在 Python 中，我只想從字符串中提取字符。

考慮我有以下字符串，

input = "{('players',): 24, ('year',): 28, ('money',): 19, ('ipod',): 36, ('case',): 23, ('mini',): 46}"

我想要的結果是，

output =  "players year money ipod case mini"

我試圖只考慮字母來拆分，

word1 = st.split("[a-zA-Z]+")

但分裂並沒有發生。

Answer 1

你可以用 re 來做，但字符串拆分方法不需要正則表達式，它需要一個字符串。

這是使用 re 的一種方法：

import re
word1 = " ".join(re.findall("[a-zA-Z]+", st))

Answer 2

string.split() 不采用正則表達式。 你想要這樣的東西：

re.split("[^a-zA-Z]*", "your string")

並得到一個字符串：

" ".join(re.split("[^a-zA-Z]*", "your string"))

Answer 3

我認為你想要所有的單詞，而不是字符。

result = re.findall(r"(?i)\b[a-z]+\b", subject)

解釋：

"
\b       # Assert position at a word boundary
[a-z]    # Match a single character in the range between “a” and “z”
   +        # Between one and unlimited times, as many times as possible, giving back as needed (greedy)
\b       # Assert position at a word boundary
"

Answer 4

您可以采用遍歷字符串的方法，並使用isalpha函數來確定它是否是字母字符。 如果是，您可以將其附加到輸出字符串。

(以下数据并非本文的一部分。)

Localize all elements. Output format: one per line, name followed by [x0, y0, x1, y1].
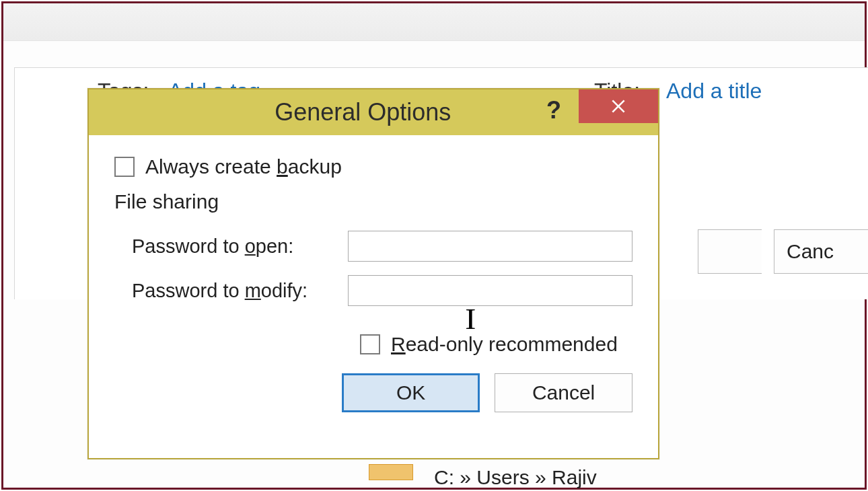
label-text: Password to	[132, 280, 245, 301]
label-mnemonic: b	[277, 155, 288, 178]
text-cursor-icon: I	[465, 302, 476, 336]
label-mnemonic: R	[391, 333, 406, 355]
label-text: odify:	[261, 280, 308, 301]
parent-window-toolbar	[3, 3, 865, 41]
close-button[interactable]	[579, 89, 658, 123]
password-open-input[interactable]	[348, 231, 632, 262]
read-only-recommended-label[interactable]: Read-only recommended	[391, 333, 618, 356]
dialog-button-row: OK Cancel	[342, 373, 632, 412]
label-text: ead-only recommended	[406, 333, 618, 355]
close-icon	[610, 98, 627, 115]
label-text: ackup	[288, 155, 342, 178]
breadcrumb-path[interactable]: C: » Users » Rajiv	[434, 466, 597, 489]
always-create-backup-row: Always create backup	[114, 155, 632, 178]
parent-button-hidden[interactable]	[698, 229, 762, 274]
ok-button[interactable]: OK	[342, 373, 480, 412]
path-segment-highlight[interactable]	[369, 464, 413, 480]
label-text: Password to	[132, 235, 245, 257]
password-open-label: Password to open:	[114, 235, 333, 258]
password-open-row: Password to open:	[114, 231, 632, 262]
parent-cancel-button[interactable]: Canc	[774, 229, 868, 274]
title-value-link[interactable]: Add a title	[666, 79, 762, 104]
dialog-title: General Options	[275, 98, 451, 126]
password-modify-input[interactable]	[348, 275, 632, 306]
read-only-recommended-checkbox[interactable]	[360, 334, 380, 354]
label-text: pen:	[256, 235, 293, 257]
file-sharing-header: File sharing	[114, 190, 632, 213]
dialog-titlebar[interactable]: General Options ?	[89, 89, 658, 135]
label-mnemonic: o	[245, 235, 256, 257]
password-modify-label: Password to modify:	[114, 280, 333, 302]
help-button[interactable]: ?	[536, 93, 572, 127]
cancel-button[interactable]: Cancel	[495, 373, 632, 412]
always-create-backup-checkbox[interactable]	[114, 157, 135, 177]
dialog-body: Always create backup File sharing Passwo…	[89, 135, 658, 458]
label-text: Always create	[145, 155, 277, 178]
label-mnemonic: m	[245, 280, 261, 301]
always-create-backup-label[interactable]: Always create backup	[145, 155, 342, 178]
read-only-recommended-row: Read-only recommended	[360, 333, 632, 356]
password-modify-row: Password to modify:	[114, 275, 632, 306]
general-options-dialog: General Options ? Always create backup F…	[87, 88, 659, 459]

a = "Some57 996S/tr::--!!ing"
q = ""
for i in a:
    if i.isalpha():
        q = "".join([q,i])

Answer 5

這樣做呢？

>>> import ast
>>> " ".join([k[0] for k in ast.literal_eval("{('players',): 24, ('year',): 28, ('money',): 19, ('ipod',): 36, ('case',): 23, ('mini',): 46}").keys()])
'case mini year money ipod players'

Answer 6

或者，如果您想要所有字符而不考慮單詞或空格

    a = "Some57 996S/tr::--!!ing"
    q = ""
    for i in a:
        if i.isalpha():
            q = "".join([q,i])

打印 q 'SomeString'

Answer 7

import re
string = ''.join([i for i in re.findall('[\w +/.]', string) if i.isalpha()])

#'[\w +/.]' -> it will give characters numbers and punctuation, then 'if i.isalpha()' this condition will only get alphabets out of it and then join list to get expected result.
# It will remove spaces also.